Very impressive collection, Steve! I love your build ups, especially the giant bird - I always liked that kit :thumbsup: Thanks for sharing!


----------



## mrmurph (Nov 21, 2007)

Fun!
Beautiful built-ups, lotssa boxed kits, mucho pics.
Definitely a day-brightener.


----------



## Chinxy (May 23, 2003)

Steve, That looks GREAT! I Love the old PS Aurora's. My favorite one is the Armored Dino. I did him last year but he didn't win anything at Wonderfest or the IPMS but I still Love that kit. The only one that I don't have is the Aurora T-Rex. I'll find one some day I hope. But those look great Steve!

Happy Aurora Trails!
Chinxy!:dude:


----------



## djmadden99 (Dec 23, 2008)

Really impressive! Almost felt like I was 7 again seeing all those boxes on a shelf. Like Chinxy, I need a T-Rex and box to complete my collection. The Revell reissue isn't a bad consolation though.


----------



## gaz91 (Nov 26, 2007)

Great collection, love the old aurora scenes kits:thumbsup:


----------



## Parts Pit Mike (Jan 3, 2001)

Wow.. really nice. I haven't seen a box display like that since
the hobby section of Simpson's Department store in 1973 !!!


----------



## TAY666 (Jan 8, 2000)

Hey Steve.
Nice to see your collection here too.
(yeah, I go by the same ID over at the MegoMuseum as well)


----------



## Dinosaur Steve (Dec 7, 2009)

Hey Tay 

Thanks everyone for the compliments. I love my PS collection as you can probably tell


----------



## Cro-Magnon Man (Jun 11, 2001)

Nice display, and nice to see you using the original plastic colour without undercoat over it in some of the paintschemes. I've started doing the same thing, using the plastic colour as the predominant tone, as Aurora intended.


----------



## Dinosaur Steve (Dec 7, 2009)

Yeah, I tend to switch back and forth between wanting to make them unique and making them look like they do on the boxes.
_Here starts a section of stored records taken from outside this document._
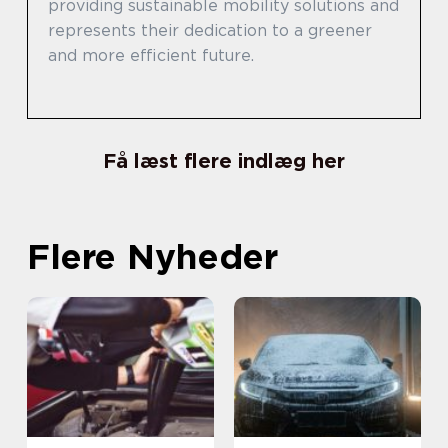
providing sustainable mobility solutions and
represents their dedication to a greener
and more efficient future.
Få læst flere indlæg her
Flere Nyheder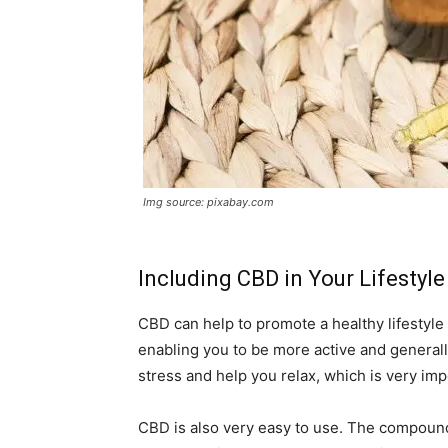
Img source: pixabay.com
Including CBD in Your Lifestyle
CBD can help to promote a healthy lifestyle 
enabling you to be more active and generall
stress and help you relax, which is very im
CBD is also very easy to use. The compound 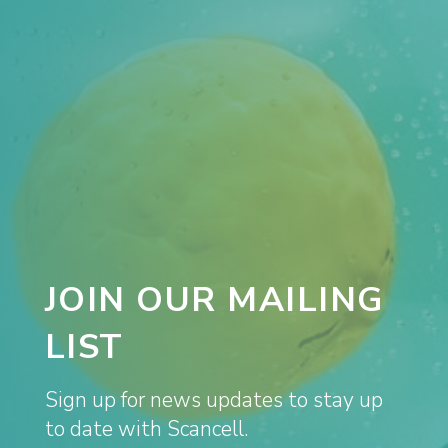
JOIN OUR MAILING
LIST
Sign up for news updates to stay up
to date with Scancell.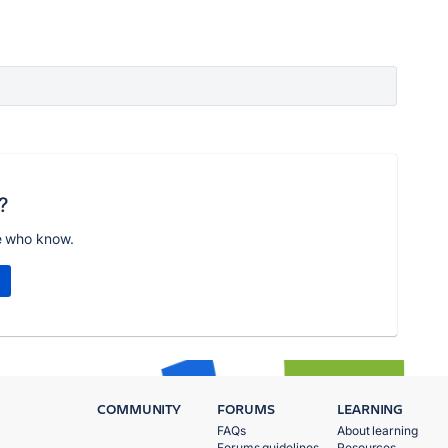
?
e who know.
COMMUNITY
FORUMS
LEARNING
FAQs
About learning
Forums guidelines
Resources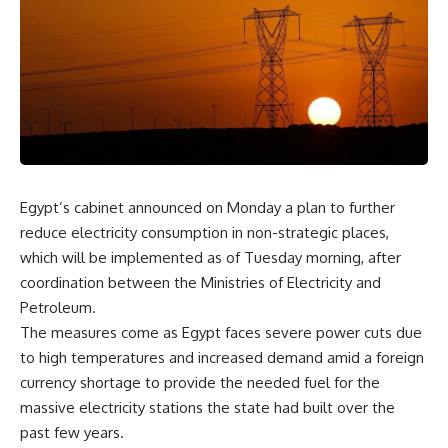
Egypt’s cabinet announced on Monday a plan to further
reduce electricity consumption in non-strategic places,
which will be implemented as of Tuesday morning, after
coordination between the Ministries of Electricity and
Petroleum.
The measures come as Egypt faces severe power cuts due
to high temperatures and increased demand amid a foreign
currency shortage to provide the needed fuel for the
massive electricity stations the state had built over the
past few years.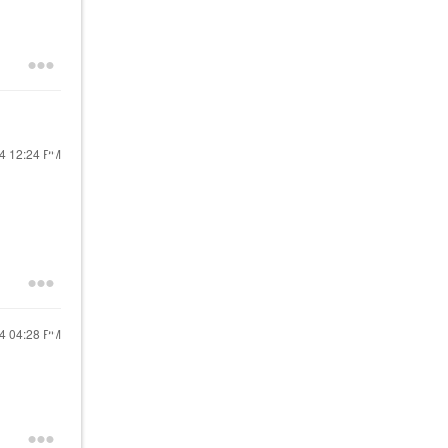
24
12:24 PM
24
04:28 PM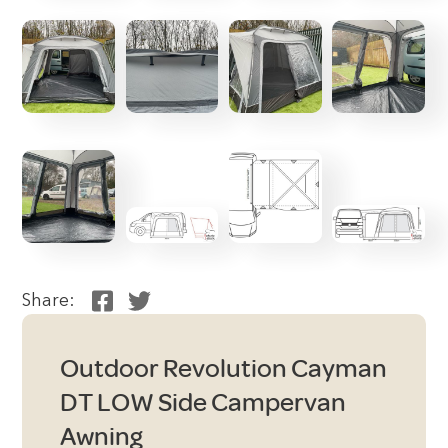
Share:
Outdoor Revolution Cayman
DT LOW Side Campervan
Awning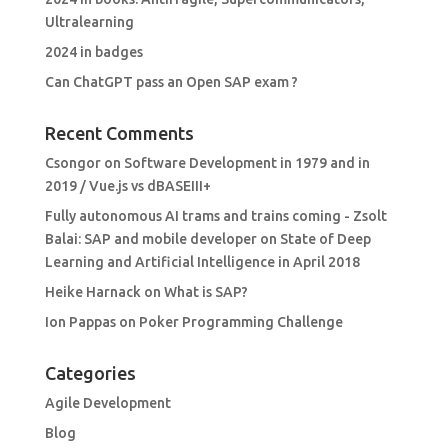
Ultralearning
2024 in badges
Can ChatGPT pass an Open SAP exam ?
Recent Comments
Csongor
on
Software Development in 1979 and in
2019 / Vue.js vs dBASEIII+
Fully autonomous AI trams and trains coming - Zsolt
Balai: SAP and mobile developer
on
State of Deep
Learning and Artificial Intelligence in April 2018
Heike Harnack
on
What is SAP?
Ion Pappas
on
Poker Programming Challenge
Categories
Agile Development
Blog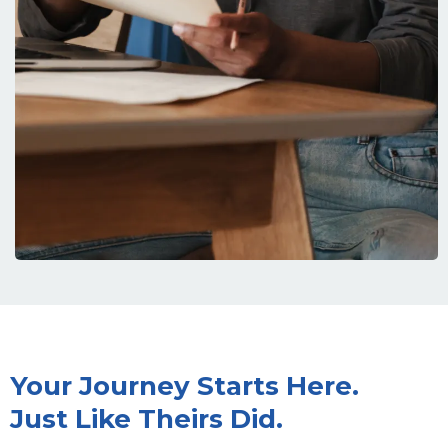
Your Journey Starts Here.
Just Like Theirs Did.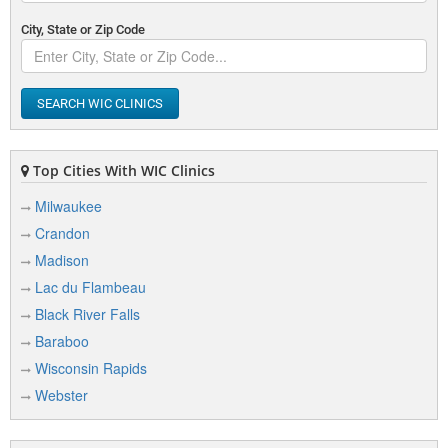
City, State or Zip Code
SEARCH WIC CLINICS
Top Cities With WIC Clinics
Milwaukee
Crandon
Madison
Lac du Flambeau
Black River Falls
Baraboo
Wisconsin Rapids
Webster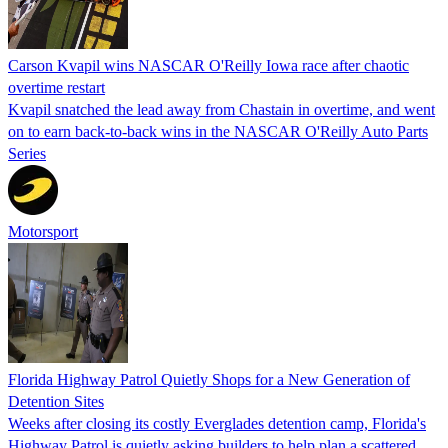
Carson Kvapil wins NASCAR O'Reilly Iowa race after chaotic
overtime restart
Kvapil snatched the lead away from Chastain in overtime, and went
on to earn back-to-back wins in the NASCAR O'Reilly Auto Parts
Series
Motorsport
Florida Highway Patrol Quietly Shops for a New Generation of
Detention Sites
Weeks after closing its costly Everglades detention camp, Florida's
Highway Patrol is quietly asking builders to help plan a scattered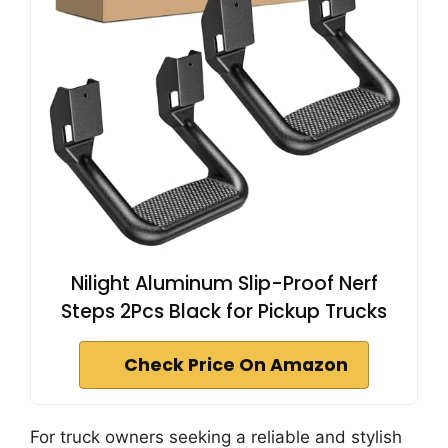
Nilight Aluminum Slip-Proof Nerf
Steps 2Pcs Black for Pickup Trucks
Check Price On Amazon
For truck owners seeking a reliable and stylish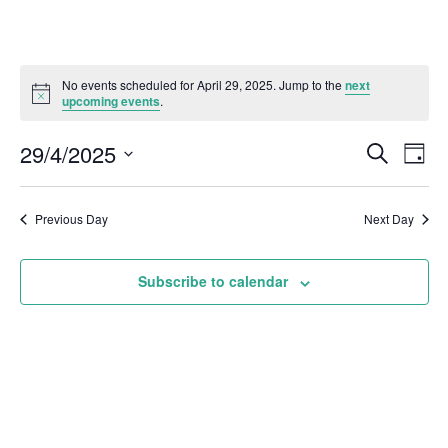
No events scheduled for April 29, 2025. Jump to the
next
upcoming events
.
29/4/2025
Even
Events
Search
Day
Vie
Select
Search
Navi
date.
and
Previous Day
Next Day
Views
Subscribe to calendar
Naviga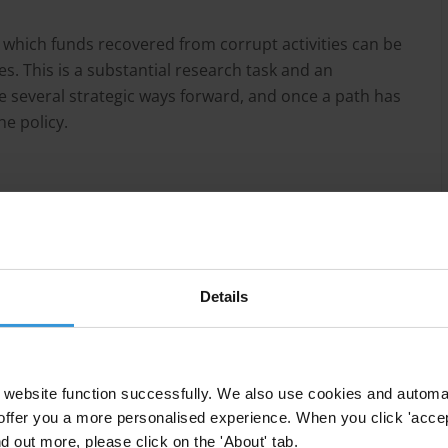
which funds recovered from corrupt activities can be
. This is a substantial research task and an
e several strategic ways forward, and once a path has
e policy.
y issues;
researchers work);
jurisdictions (such as consumer law, or false claims
Details
or any country which wishes to pursue the use of
website function successfully. We also use cookies and automa
offer you a more personalised experience. When you click 'accept
nd out more, please click on the 'About' tab.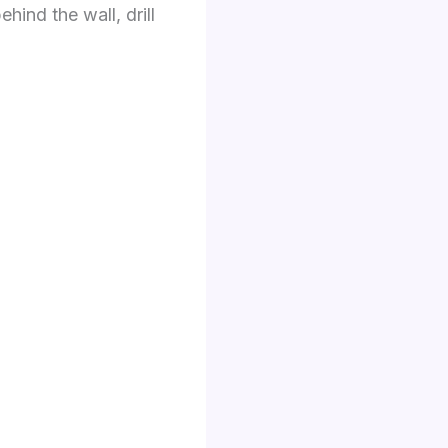
ehind the wall, drill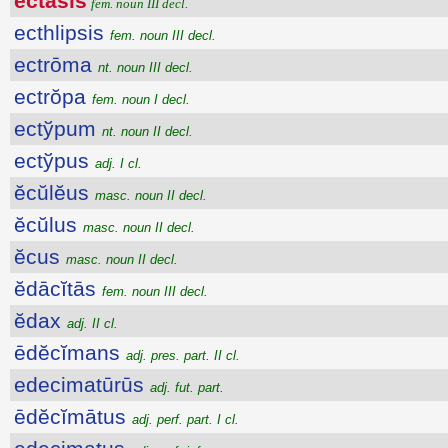
ectăsis
fem. noun III decl.
ecthlipsis
fem. noun III decl.
ectrōma
nt. noun III decl.
ectrŏpa
fem. noun I decl.
ectўpum
nt. noun II decl.
ectўpus
adj. I cl.
ĕcŭlĕus
masc. noun II decl.
ĕcŭlus
masc. noun II decl.
ĕcus
masc. noun II decl.
ĕdācĭtās
fem. noun III decl.
ĕdax
adj. II cl.
ēdĕcĭmans
adj. pres. part. II cl.
edecimatūrūs
adj. fut. part.
ēdĕcĭmātus
adj. perf. part. I cl.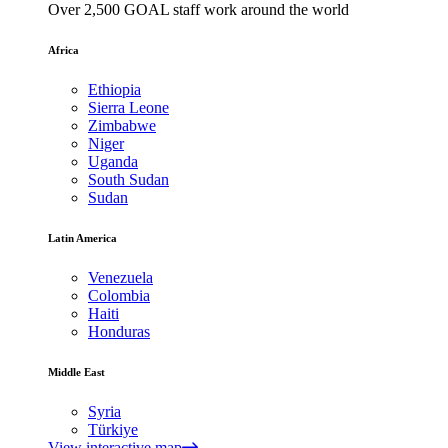
Over 2,500 GOAL staff work around the world
Africa
Ethiopia
Sierra Leone
Zimbabwe
Niger
Uganda
South Sudan
Sudan
Latin America
Venezuela
Colombia
Haiti
Honduras
Middle East
Syria
Türkiye
View interactive map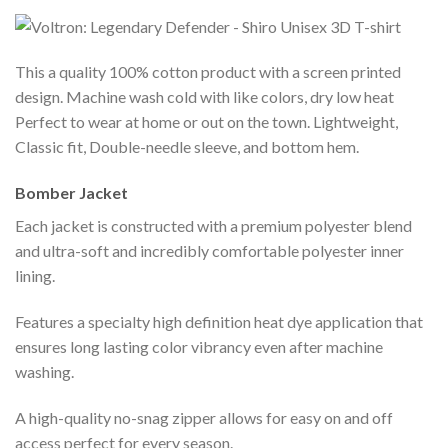
This a quality 100% cotton product with a screen printed
design. Machine wash cold with like colors, dry low heat
Perfect to wear at home or out on the town. Lightweight,
Classic fit, Double-needle sleeve, and bottom hem.
Bomber Jacket
Each jacket is constructed with a premium polyester blend
and ultra-soft and incredibly comfortable polyester inner
lining.
Features a specialty high definition heat dye application that
ensures long lasting color vibrancy even after machine
washing.
A high-quality no-snag zipper allows for easy on and off
access perfect for every season.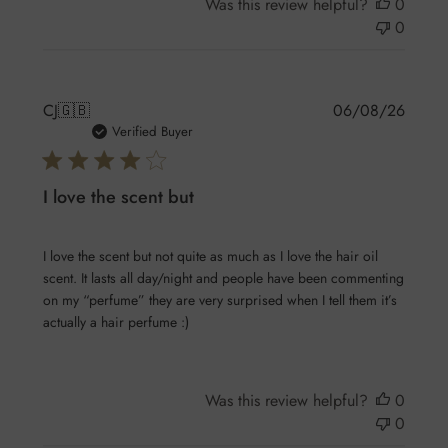
Was this review helpful?
0
0
Publis
CJ
🇬🇧
06/08/26
date
Verified Buyer
I love the scent but
I love the scent but not quite as much as I love the hair oil
scent. It lasts all day/night and people have been commenting
on my “perfume” they are very surprised when I tell them it’s
actually a hair perfume :)
Was this review helpful?
0
0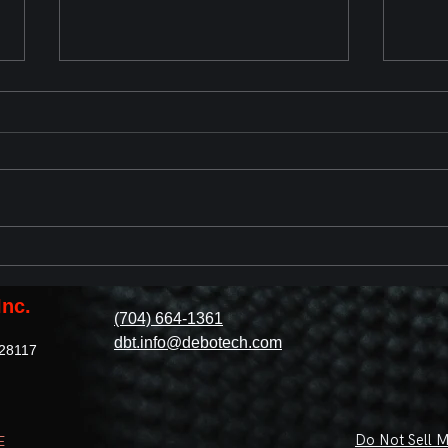
Chevrolet Corvette ZR1 2025
2023
Reveal
with
Revi
Inc.
(704) 664-1361
dbt.info@debotech.com
 28117
Do Not Sell M
E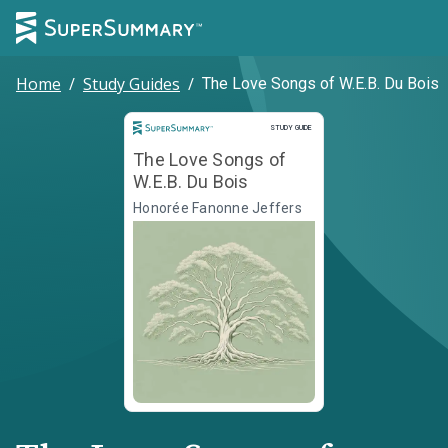
Home
/
Study Guides
/
The Love Songs of W.E.B. Du Bois
Study Guide
STUDY GUIDE
The Love Songs of
W.E.B. Du Bois
Honorée Fanonne Jeffers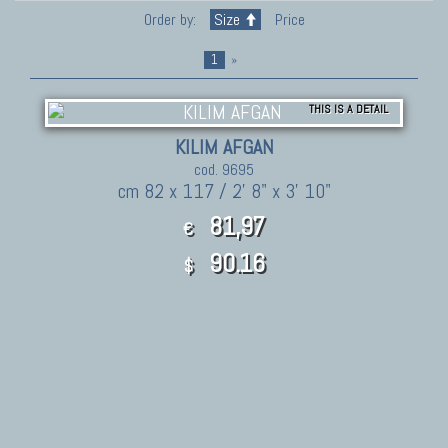
Order by:
Size
Price
1
»
THIS IS A DETAIL
KILIM AFGAN
cod. 9695
cm 82 x 117 / 2' 8" x 3' 10"
81,97
€
90.16
$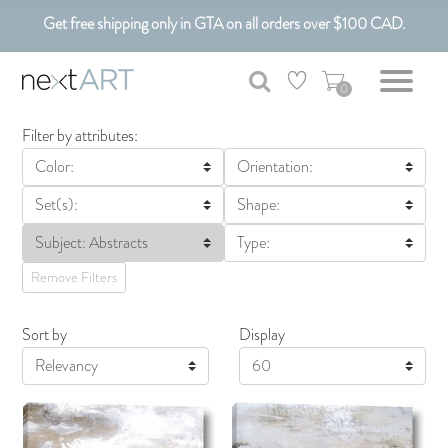
Get free shipping only in GTA on all orders over $100 CAD.
Customizable Art. Canadian Made.
0
Filter by attributes:
Color:
Orientation:
Set(s):
Shape:
Subject: Abstracts
Type:
Remove Filters
Sort by
Display
Display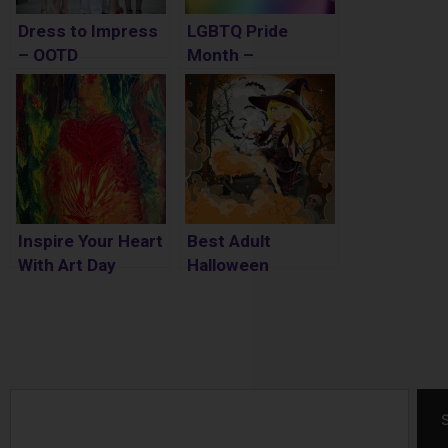
Dress to Impress
LGBTQ Pride
– OOTD
Month –
Meaningful Ways
to Celebrate
Inspire Your Heart
Best Adult
With Art Day
Halloween
Costumes 2017
Search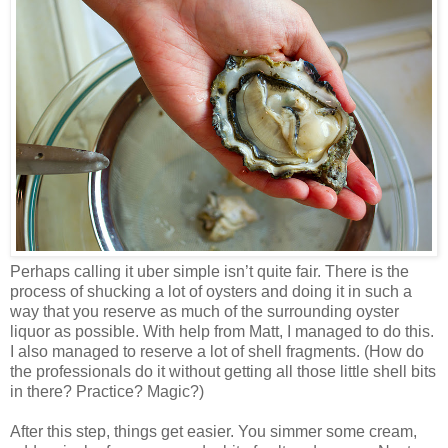
Perhaps calling it uber simple isn’t quite fair. There is the
process of shucking a lot of oysters and doing it in such a
way that you reserve as much of the surrounding oyster
liquor as possible. With help from Matt, I managed to do this.
I also managed to reserve a lot of shell fragments. (How do
the professionals do it without getting all those little shell bits
in there? Practice? Magic?)
After this step, things get easier. You simmer some cream,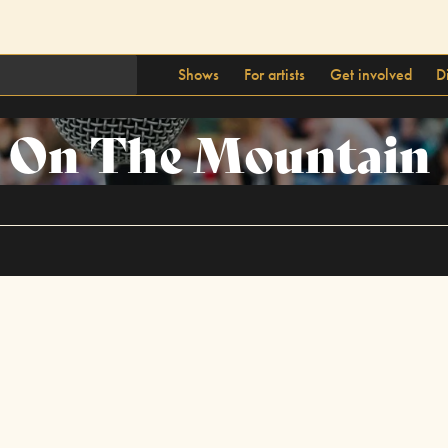
Shows
For artists
Get involved
D
s On The Mountain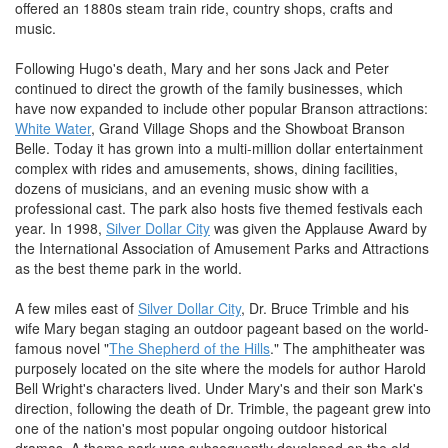
offered an 1880s steam train ride, country shops, crafts and
music.
Following Hugo's death, Mary and her sons Jack and Peter
continued to direct the growth of the family businesses, which
have now expanded to include other popular Branson attractions:
White Water
, Grand Village Shops and the Showboat Branson
Belle. Today it has grown into a multi-million dollar entertainment
complex with rides and amusements, shows, dining facilities,
dozens of musicians, and an evening music show with a
professional cast. The park also hosts five themed festivals each
year. In 1998,
Silver Dollar City
was given the Applause Award by
the International Association of Amusement Parks and Attractions
as the best theme park in the world.
A few miles east of
Silver Dollar City
, Dr. Bruce Trimble and his
wife Mary began staging an outdoor pageant based on the world-
famous novel "
The Shepherd of the Hills
." The amphitheater was
purposely located on the site where the models for author Harold
Bell Wright's characters lived. Under Mary's and their son Mark's
direction, following the death of Dr. Trimble, the pageant grew into
one of the nation's most popular ongoing outdoor historical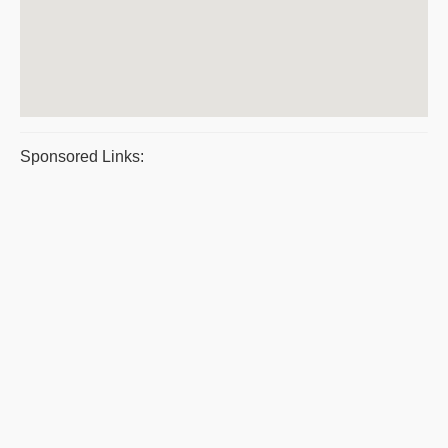
Sponsored Links: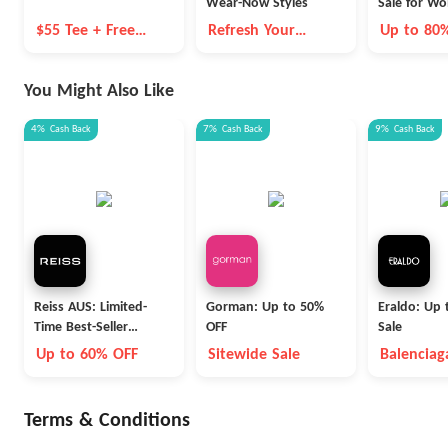
Wear-Now Styles
Sale for W
$55 Tee + Free
Refresh Your
Up to 80
Shipping
Wardrobe for
Summer
You Might Also Like
4%
Cash Back
7%
Cash Back
9%
Cash Back
Reiss AUS: Limited-
Gorman: Up to 50%
Eraldo: Up 
Time Best-Seller
OFF
Sale
Blowout
Up to 60% OFF
Sitewide Sale
Balenciag
Max Mara
Terms & Conditions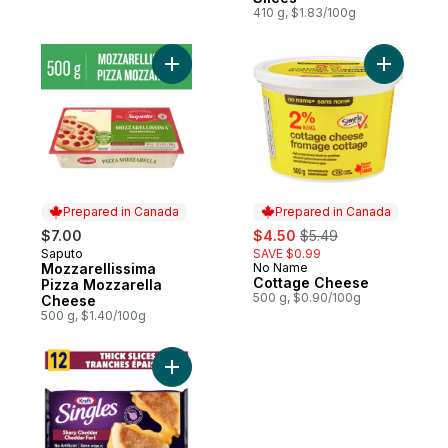
410 g, $1.83/100g
Add Mozzarellissima Pizza Mozzarella Ch
Add Cotta
Prepared in Canada
Prepared in Canada
sale:
, formerly:
$7.00
$4.50
$5.49
Saputo
SAVE $0.99
Prepared in Canada
Mozzarellissima
No Name
Prepared in Canada
Cottage Cheese
Pizza Mozzarella
500 g, $0.90/100g
Cheese
500 g, $1.40/100g
Add Sharp Cheddar Extra Thick Slices to 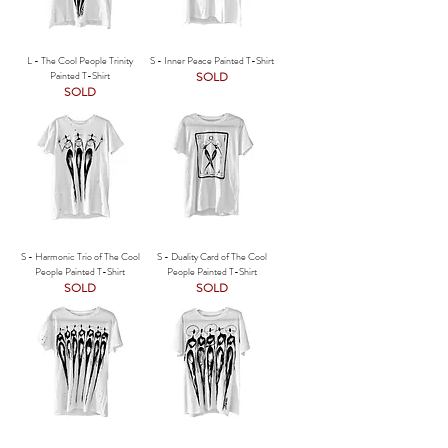
L - The Cool People Trinity
S - Inner Peace Painted T-Shirt
Painted T-Shirt
SOLD
SOLD
S - Harmonic Trio of The Cool
S - Duality Card of The Cool
People Painted T-Shirt
People Painted T-Shirt
SOLD
SOLD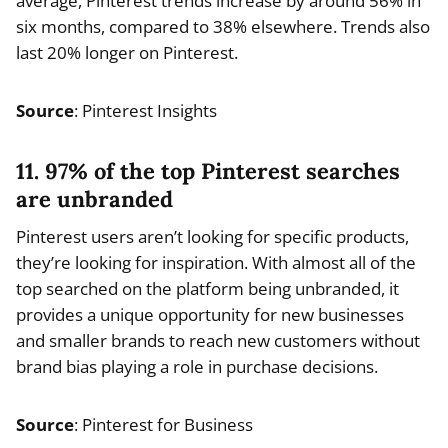
average, Pinterest trends increase by around 56% in
six months, compared to 38% elsewhere. Trends also
last 20% longer on Pinterest.
Source
: Pinterest Insights
11. 97% of the top Pinterest searches
are unbranded
Pinterest users aren’t looking for specific products,
they’re looking for inspiration. With almost all of the
top searched on the platform being unbranded, it
provides a unique opportunity for new businesses
and smaller brands to reach new customers without
brand bias playing a role in purchase decisions.
Source
: Pinterest for Business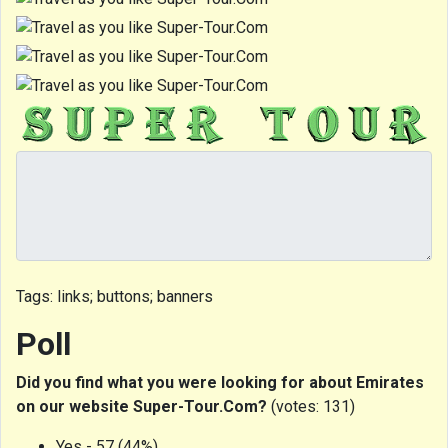
Tags: links; buttons; banners
Poll
Did you find what you were looking for about Emirates
on our website Super-Tour.Com?
(votes: 131)
Yes - 57 (44%)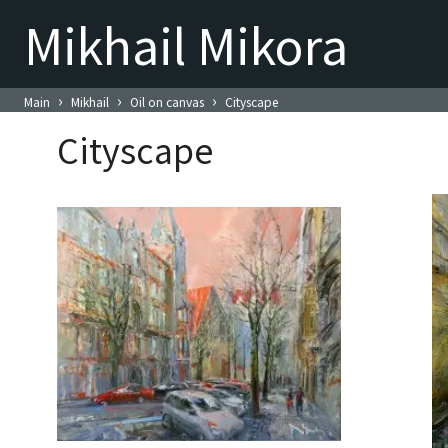
Mikhail Mikora
›
›
›
Main
Mikhail
Oil on canvas
Cityscape
Cityscape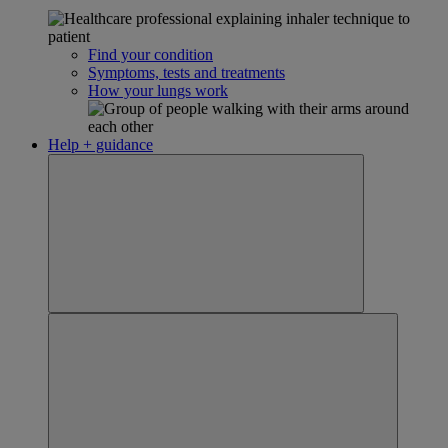
Find your condition
Symptoms, tests and treatments
How your lungs work
Help + guidance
Here is a semi newly acquired MIB mini dino:


----------



## Mitchellmania (Feb 14, 2002)

Can I cry now? I never realized how big the T-REX was! He's way out of scale to the other PH kits. Awesome collection BTW.


----------



## jbond (Aug 29, 2002)

I just got a Tar Pit on ebay and I'm hoping to get back into these again; right now I've just got the Tar Pit and mammoth (sans the awesome base).


----------



## MonsterModelMan (Dec 20, 2000)

Nice collection Dino Steve!

I have the complete set of 6 mini-dino's too...they are tough to find these days!

MMM


----------



## Mitchellmania (Feb 14, 2002)

I wonder if Revell will re-issue the T-Rex? I think my favorite is the Tar Pit!!


----------



## Chinxy (May 23, 2003)

I would just be in HEAVEN if Revell re-issued the T-Rex. Had that one when I was 10 years old. Got it the same time when I got Big Frankie. I carried T-Rex around with me for months. The T-Rex is the only one I don't have from the PS. Sad - just SAD! 

Happy Aurora Trails!
Chinxy! :dude:


----------